The movie treats these characters as a big deal given their importance to the anime as a whole, but they really shine when they’re just allowed to be goofy teenagers, and Yuta begins to bond with them when he’s immersed in this. strange new world. While their appearances here won’t completely wow fans of the show like their anime debut, the moments these characters have are still pretty awesome, and each of them has plenty of time to prove why they’re so adorable. and convincing. Maki in particular brings a fun, abrasive energy to all of her scenes and has such confidence that it’s hard not to love her even more.

Image for article titled Jujutsu Kaisen 0 is a tragic romance wrapped in a thrilling origin story

Picture: Studio MAPPA/Toho Animation

The most important returning character of all, however, is fan-favorite Satoru Gojo, an absurdly powerful wizard who, when we meet his slightly younger self in 0decided to take Yuta under his wing. Like in the anime itself, Goji is a lot of fun in 0; actors Yuchi Nakamura and Kaiji Tang effortlessly make Gojo both supremely confident in his abilities while hilariously aggravating because of it – and he gets one of the movie’s best, most sumptuously animated fights. More importantly, Nakamura and Tang manage to make this younger version of Gojo still feel somewhat vulnerable once he crosses paths with his old friend Geto. It would have been easy to make this prequel all about them rather than Yuta, but Kaizen 0 wisely keeps the two apart for much of the film, and the moments when they can interact carry a sad longing for the simple days when they were just two guys WHO had the potential to be great together, had they not both gone on such tragically different paths.

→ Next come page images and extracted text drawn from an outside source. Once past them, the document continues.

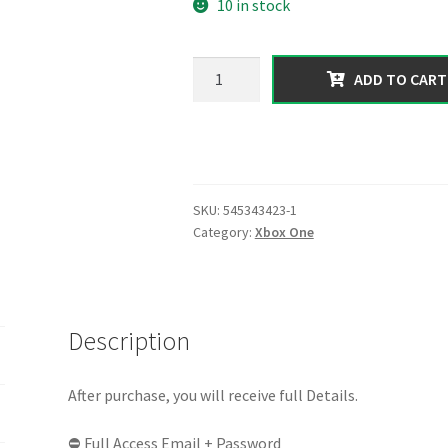
10 in stock
was:
is:
60.00 $.
26.99 $.
【XBOX
ADD TO CART
ONE】|
300
Million
In
Total
SKU:
545343423-1
Assets
Category:
Xbox One
[
Cash
+
Deluxos
Description
]
|
Random
After purchase, you will receive full Details.
Level
⛔ Full Access Email + Password
|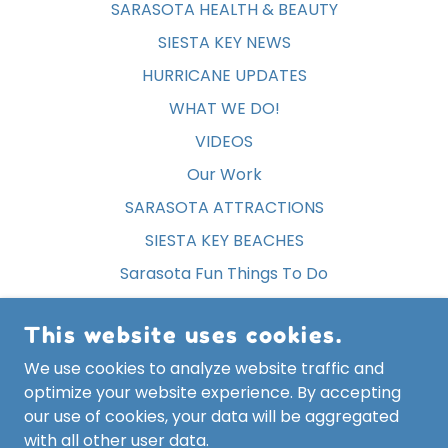
SARASOTA HEALTH & BEAUTY
SIESTA KEY NEWS
HURRICANE UPDATES
WHAT WE DO!
VIDEOS
Our Work
SARASOTA ATTRACTIONS
SIESTA KEY BEACHES
Sarasota Fun Things To Do
SIESTA KEY EVENTS
This website uses cookies.
SIESTA KEY FREE STUFF
We use cookies to analyze website traffic and
Privacy Policy
optimize your website experience. By accepting
Terms and Conditions
our use of cookies, your data will be aggregated
with all other user data.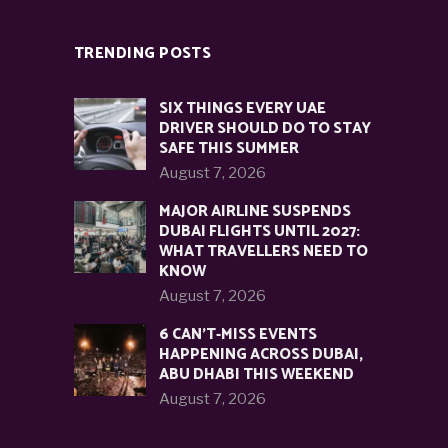
TRENDING POSTS
SIX THINGS EVERY UAE
DRIVER SHOULD DO TO STAY
SAFE THIS SUMMER
August 7, 2026
MAJOR AIRLINE SUSPENDS
DUBAI FLIGHTS UNTIL 2027:
WHAT TRAVELLERS NEED TO
KNOW
August 7, 2026
6 CAN’T-MISS EVENTS
HAPPENING ACROSS DUBAI,
ABU DHABI THIS WEEKEND
August 7, 2026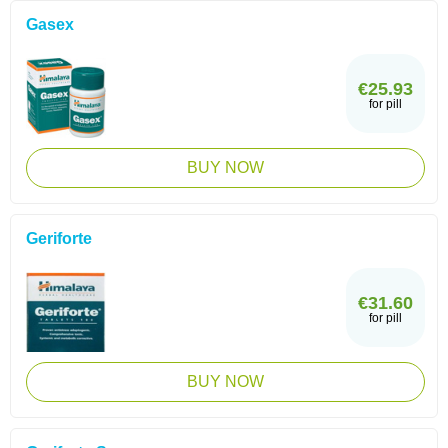
Gasex
€25.93
for pill
BUY NOW
Geriforte
€31.60
for pill
BUY NOW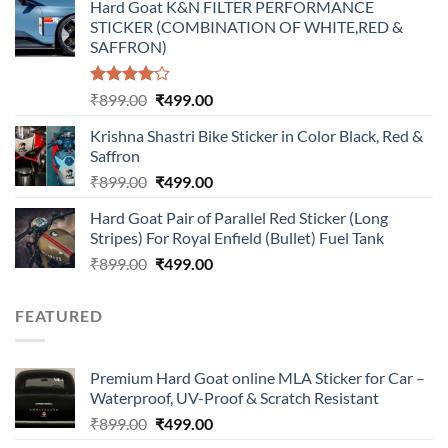
Hard Goat K&N FILTER PERFORMANCE
was:
is:
STICKER (COMBINATION OF WHITE,RED &
₹899.00.
₹499.00.
SAFFRON)
Rated
Original
Current
₹
899.00
₹
499.00
4.00
out
price
price
of 5
Krishna Shastri Bike Sticker in Color Black, Red &
was:
is:
Saffron
₹899.00.
₹499.00.
Original
Current
₹
899.00
₹
499.00
price
price
Hard Goat Pair of Parallel Red Sticker (Long
was:
is:
Stripes) For Royal Enfield (Bullet) Fuel Tank
₹899.00.
₹499.00.
Original
Current
₹
899.00
₹
499.00
price
price
was:
is:
FEATURED
₹899.00.
₹499.00.
Premium Hard Goat online MLA Sticker for Car –
Waterproof, UV-Proof & Scratch Resistant
Original
Current
₹
899.00
₹
499.00
price
price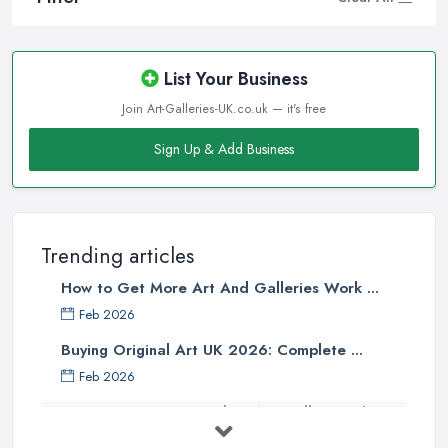
List Your Business
Join Art-Galleries-UK.co.uk — it's free
Sign Up & Add Business
Trending articles
How to Get More Art And Galleries Work ...
Feb 2026
Buying Original Art UK 2026: Complete ...
Feb 2026
How to Find an Art Gallery in the
UK: ...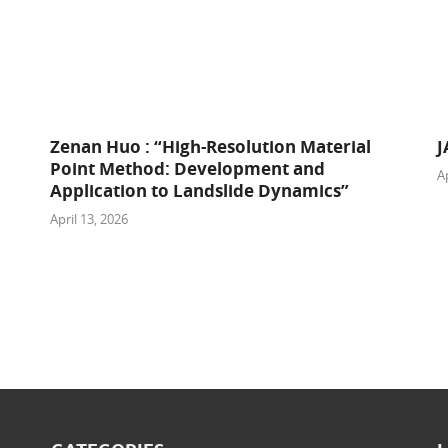
Zenan Huo : “High-Resolution Material
J
Point Method: Development and
Ap
Application to Landslide Dynamics”
April 13, 2026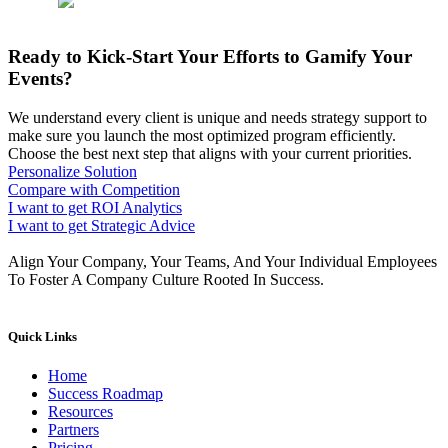
Ready to Kick-Start Your Efforts to Gamify Your
Events?
We understand every client is unique and needs strategy support to
make sure you launch the most optimized program efficiently.
Choose the best next step that aligns with your current priorities.
Personalize Solution
Compare with Competition
I want to get ROI Analytics
I want to get Strategic Advice
Align Your Company, Your Teams, And Your Individual Employees
To Foster A Company Culture Rooted In Success.
Quick Links
Home
Success Roadmap
Resources
Partners
Pricing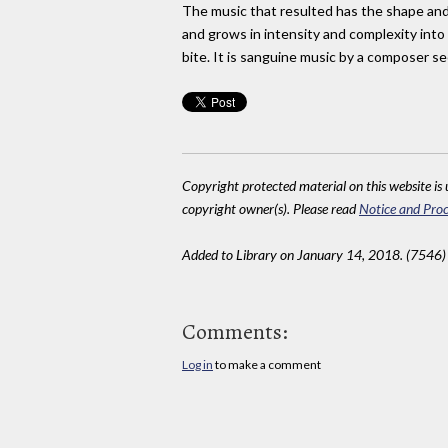
The music that resulted has the shape and s
and grows in intensity and complexity into 
bite. It is sanguine music by a composer se
Copyright protected material on this website is u
copyright owner(s). Please read
Notice and Proc
Added to Library on January 14, 2018. (7546)
Comments:
Log in
to make a comment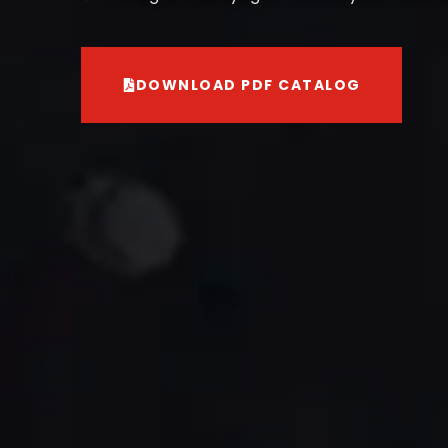
DOWNLOAD PDF CATALOG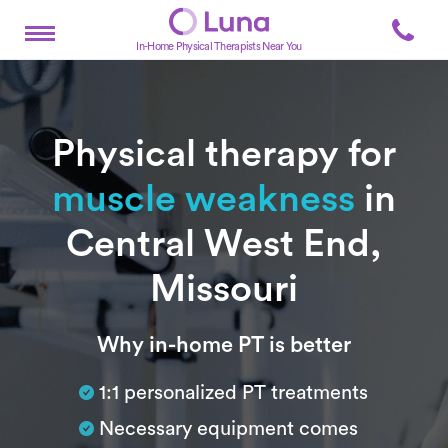
In-Home Physical Therapists Near You
Physical therapy for
muscle weakness
in
Central West End,
Missouri
Subtitle
Why in-home PT is better
1:1 personalized PT treatments
Necessary equipment comes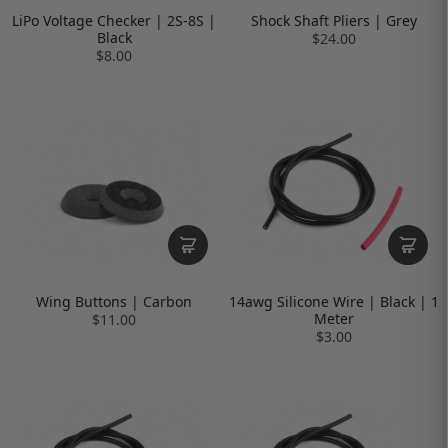
LiPo Voltage Checker | 2S-8S |
Shock Shaft Pliers | Grey
Black
$24.00
$8.00
Wing Buttons | Carbon
14awg Silicone Wire | Black | 1
Meter
$11.00
$3.00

Ultimately, “trust” really is the word to describe Jujutsu Kaisen 0. Beneath its slick acting and gross monsters, there’s a contagious good energy that makes it easy to love and hard to hate, even when it gets extremely gory or just completely over the top. He loves himself and Jujutsu Kaisen 0 does enough with its characters and world to rekindle (or restart) that spark of falling in love with the franchise all over again.

Jujutsu Kaisen 0 hits theaters on March 18.